We Need to Be Careful

Currently in the Christian Church there seems to be a need to either condone or condemn. In every major issue that our society and our culture is discussing and even redefining the Christian Church picks sides.

So, many nations are dealing with the issue of ‘gay marriage’ and the equal rights of gays to marry. It is a major concern today as it is a human rights issue and is redefining the acceptable and long-standing Christian definition of marriage.

The liberal denominations choose to condone those who live a gay lifestyle and are wanting to see their relationship with their partner recognized by the government and society at large. The conservation side of the Christian faith strongly and often loudly condemn this move to alter the long-accepted understanding of the marriage union as between one man and one woman.

There have been other issues in the past – some still being fought over but in a less public way. Abortion to name one. There are other current societal issues such as self-assisted suicide and human trafficking. Most likely there will be others in the future.

However, selecting side and finding yourself in one camp or the other seems counter-productive for the Christian. Yes, we need to decide what we believe based on God’s Word, the Bible, which is our only real and permanent authority. But then, there are so many different interpretations of what the Bible states. Yes, we need to fight for what we consider right. Yes, there are very definite absolutes in Christian theology, the Church’s teachings, and the Kingdom of God. So, make an informed and prayerful decision where you are taking your stand on these and other issues.

But, planting your feet deep on one side of the street yelling at those who are firmly planted on the other side of the street is simply not beneficial for anyone nor does it bring any form of resolution to issues we are facing as a culture and as a Church.

Jesus apparently had a third option.
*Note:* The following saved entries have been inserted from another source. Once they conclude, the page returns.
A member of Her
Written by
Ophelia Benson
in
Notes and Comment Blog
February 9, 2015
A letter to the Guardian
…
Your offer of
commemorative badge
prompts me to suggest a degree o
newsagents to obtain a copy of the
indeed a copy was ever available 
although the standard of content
He refused to condemn or condone. Instead, He carried on a conversation. When you look at biblical accounts of the ministry of Jesus and see His encounters with various people you see that He neither condoned nor condemned. He simply built relationally and carried on conversations. With the woman caught in adultery Jesus asked her was there anyone here to condemn you. She answered that there was not. He then said, “Neither do I condemn you,” and added “So, go and sin no more.” In other words, His words expressed that He was not condoned her behaviour and lifestyle either.

It would be good to pause and remember that “Jesus did not come to condemn the world but to save the world” (John 3:17) remembering that He certainly never justified or condoned a sinful lifestyle either. And, as a Church begin to live as He lived.
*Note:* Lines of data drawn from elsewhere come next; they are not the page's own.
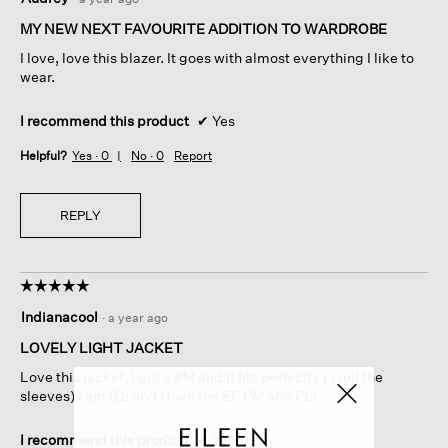
out
of
MY NEW NEXT FAVOURITE ADDITION TO WARDROBE
5
I love, love this blazer. It goes with almost everything I like to
stars.
wear.
I recommend this product
✔
Yes
Helpful?
Yes ·
0
No ·
0
Report
REPLY
☆☆☆☆☆
☆☆☆☆☆
5
Indianacool
·
a year ago
out
of
LOVELY LIGHT JACKET
5
Love this jacket, I got a PM and it fits perfectly ( I roll the
stars.
sleeves) I am 5.2 and I love the EF PM and PL!
I recommend this product
✔
Yes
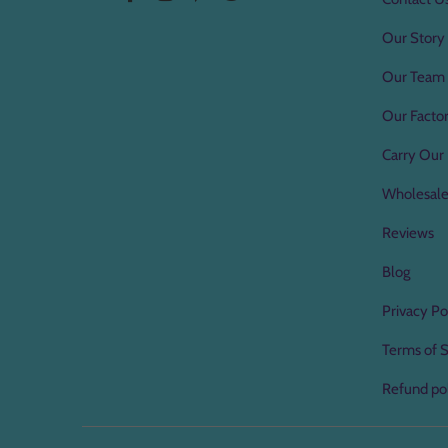
Our Story
Our Team
Our Factor
Carry Our 
Wholesal
Reviews
Blog
Privacy Po
Terms of S
Refund po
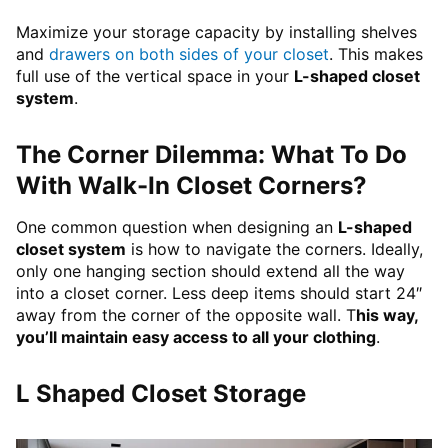
Maximize your storage capacity by installing shelves
and
drawers on both sides of your closet
. This makes
full use of the vertical space in your
L-shaped closet
system
.
The Corner Dilemma: What To Do
With Walk-In Closet Corners?
One common question when designing an
L-shaped
closet system
is how to navigate the corners. Ideally,
only one hanging section should extend all the way
into a closet corner. Less deep items should start 24″
away from the corner of the opposite wall. T
his way,
you’ll maintain easy access to all your clothing
.
L Shaped Closet Storage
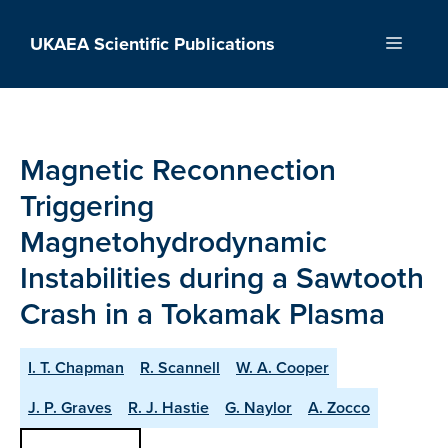
Skip
to
UKAEA Scientific Publications
Menu
content
Magnetic Reconnection
Triggering
Magnetohydrodynamic
Instabilities during a Sawtooth
Crash in a Tokamak Plasma
I. T. Chapman
R. Scannell
W. A. Cooper
J. P. Graves
R. J. Hastie
G. Naylor
A. Zocco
Jesus had a third option – a third way to handle life’s issues – because Jesus neither condemned nor condoned. What He does do is eat with people. This gives opportunity for a conversation to happen.

In the conversation the Good News (Gospel) makes sense and people

can ask their questions, express their doubts, apply the truth, and, in time, be transformed by a change of heart.

We see this in the story of Zacchaeus … Where Jesus tells him to come down from the tree because Jesus was inviting Himself to Zacchaeus’ house for a meal and a conversation.

We see it again, time after time, when Jesus visited and stayed with His friends – Martha, Mary, and Lazarus – and the frequent meals He ate while staying there … and the neighbours who were influenced because they came to eat and to talk.

This third option … not to condemn, not to condone … but to simply be open to conversation. This is something we need to grab hold of and embrace strongly today in the culture we are now living in and the societal issues we are discussing and facing on a daily basis.